*** Opening MATERIAL TO PROCESS ***
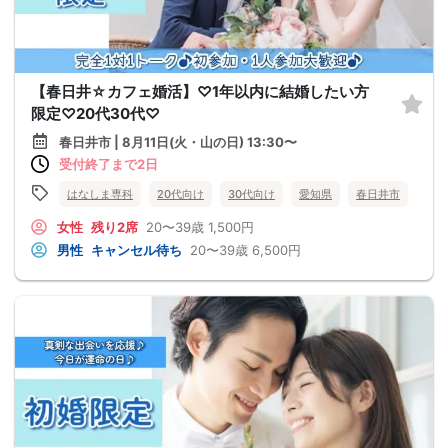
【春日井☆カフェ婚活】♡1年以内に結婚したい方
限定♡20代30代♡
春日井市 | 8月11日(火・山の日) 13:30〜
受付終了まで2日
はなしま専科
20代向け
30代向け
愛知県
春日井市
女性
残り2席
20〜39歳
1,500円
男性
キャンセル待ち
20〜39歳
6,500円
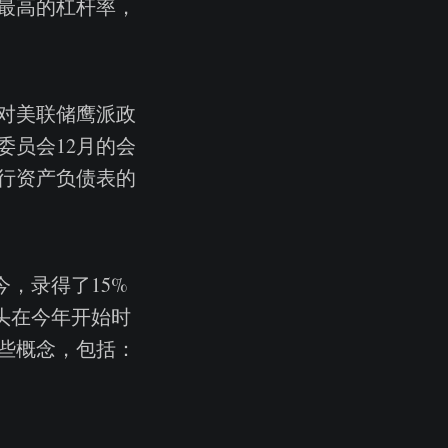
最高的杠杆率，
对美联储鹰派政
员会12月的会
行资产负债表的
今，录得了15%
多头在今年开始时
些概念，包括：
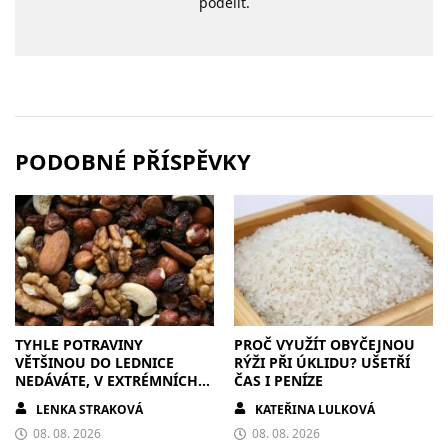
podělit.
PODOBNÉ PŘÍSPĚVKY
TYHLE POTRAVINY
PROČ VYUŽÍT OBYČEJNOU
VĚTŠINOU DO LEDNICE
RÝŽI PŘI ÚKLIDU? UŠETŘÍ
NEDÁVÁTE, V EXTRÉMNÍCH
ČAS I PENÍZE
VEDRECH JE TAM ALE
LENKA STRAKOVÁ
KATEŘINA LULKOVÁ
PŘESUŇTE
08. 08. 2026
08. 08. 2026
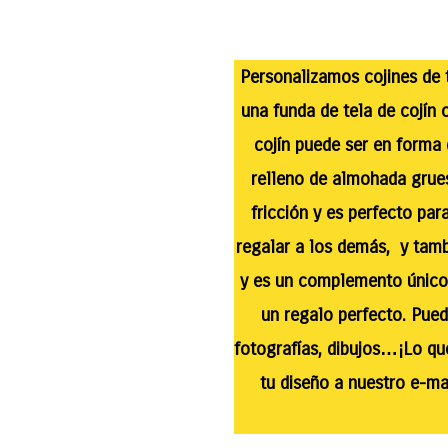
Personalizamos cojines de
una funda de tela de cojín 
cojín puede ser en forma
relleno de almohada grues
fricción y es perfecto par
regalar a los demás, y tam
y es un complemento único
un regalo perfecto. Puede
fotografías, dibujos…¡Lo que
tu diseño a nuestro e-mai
*** Closing MATERIAL TO PROCESS ***
*** Opening MATERIAL TO PROCESS ***
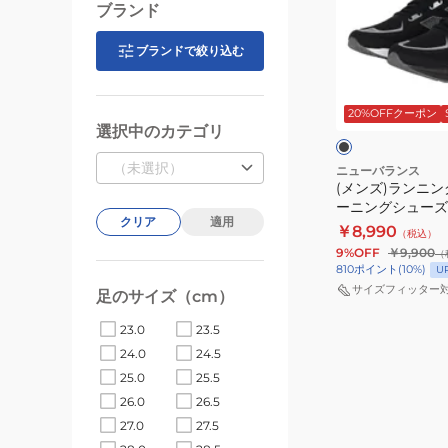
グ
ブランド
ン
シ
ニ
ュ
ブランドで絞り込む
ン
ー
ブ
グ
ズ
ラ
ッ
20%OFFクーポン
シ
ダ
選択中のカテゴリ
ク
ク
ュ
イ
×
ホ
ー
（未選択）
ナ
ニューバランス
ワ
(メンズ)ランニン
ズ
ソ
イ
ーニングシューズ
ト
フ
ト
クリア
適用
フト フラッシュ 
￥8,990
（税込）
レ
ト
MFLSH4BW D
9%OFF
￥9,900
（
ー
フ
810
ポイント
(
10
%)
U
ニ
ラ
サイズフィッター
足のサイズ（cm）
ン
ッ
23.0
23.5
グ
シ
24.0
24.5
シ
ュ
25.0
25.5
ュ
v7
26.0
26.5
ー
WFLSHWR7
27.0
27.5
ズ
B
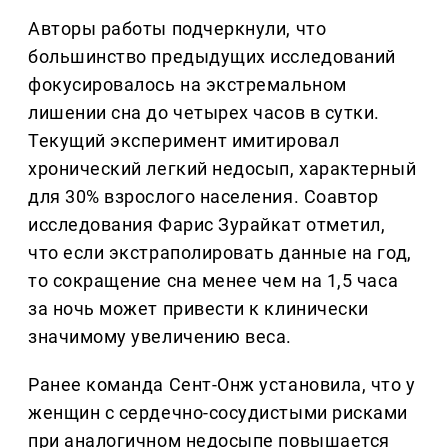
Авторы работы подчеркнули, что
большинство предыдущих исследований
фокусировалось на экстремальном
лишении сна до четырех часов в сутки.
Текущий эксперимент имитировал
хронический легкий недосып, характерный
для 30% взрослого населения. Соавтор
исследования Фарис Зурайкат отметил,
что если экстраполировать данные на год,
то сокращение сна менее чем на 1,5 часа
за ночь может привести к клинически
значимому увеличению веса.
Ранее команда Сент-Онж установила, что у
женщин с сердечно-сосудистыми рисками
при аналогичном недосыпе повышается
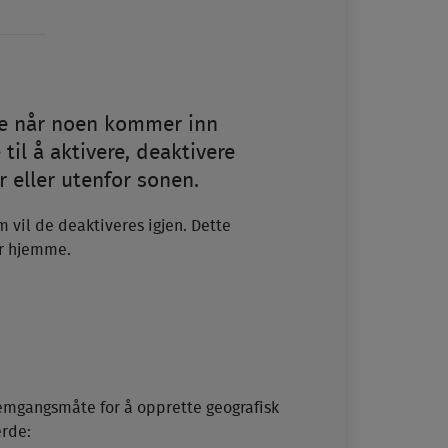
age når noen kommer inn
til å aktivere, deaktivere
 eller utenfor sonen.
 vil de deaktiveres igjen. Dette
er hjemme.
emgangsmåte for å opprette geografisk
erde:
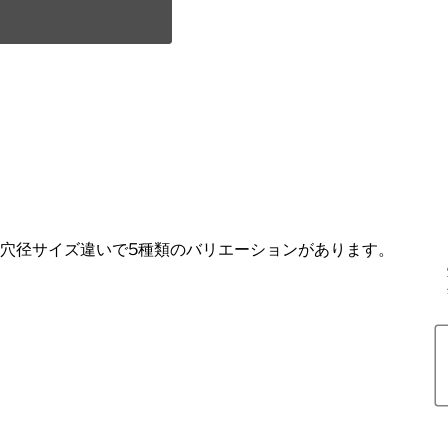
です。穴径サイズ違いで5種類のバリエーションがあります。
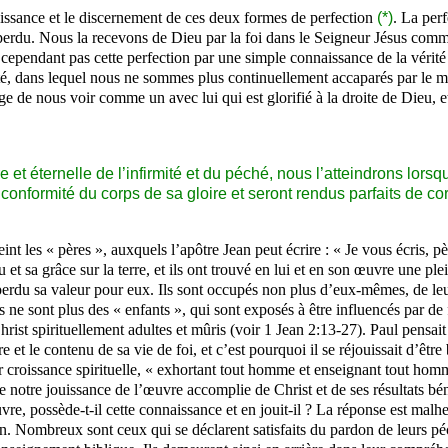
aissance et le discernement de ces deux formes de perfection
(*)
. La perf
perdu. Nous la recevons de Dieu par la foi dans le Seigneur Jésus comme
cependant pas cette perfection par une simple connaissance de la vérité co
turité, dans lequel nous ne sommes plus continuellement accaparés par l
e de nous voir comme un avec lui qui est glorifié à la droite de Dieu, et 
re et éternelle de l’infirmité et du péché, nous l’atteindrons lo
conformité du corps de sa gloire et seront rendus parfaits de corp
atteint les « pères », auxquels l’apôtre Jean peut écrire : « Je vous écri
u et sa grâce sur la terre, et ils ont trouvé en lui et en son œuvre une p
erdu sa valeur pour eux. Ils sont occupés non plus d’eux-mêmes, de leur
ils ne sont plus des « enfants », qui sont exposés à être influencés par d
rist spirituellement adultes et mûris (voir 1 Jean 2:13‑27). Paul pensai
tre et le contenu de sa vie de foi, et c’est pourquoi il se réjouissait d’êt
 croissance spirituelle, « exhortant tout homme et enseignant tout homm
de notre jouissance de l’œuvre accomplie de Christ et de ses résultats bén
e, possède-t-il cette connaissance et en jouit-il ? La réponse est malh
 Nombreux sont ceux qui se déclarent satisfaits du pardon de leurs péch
*** Closing MATERIAL TO PROCESS ***
Your answer should consist of the lines from the material that contain "cette".

● TASK RESULT:
cependant pas cette perfection par une simple connaissance de la vérité co
e, possède-t-il cette connaissance et en jouit-il ? La réponse est malh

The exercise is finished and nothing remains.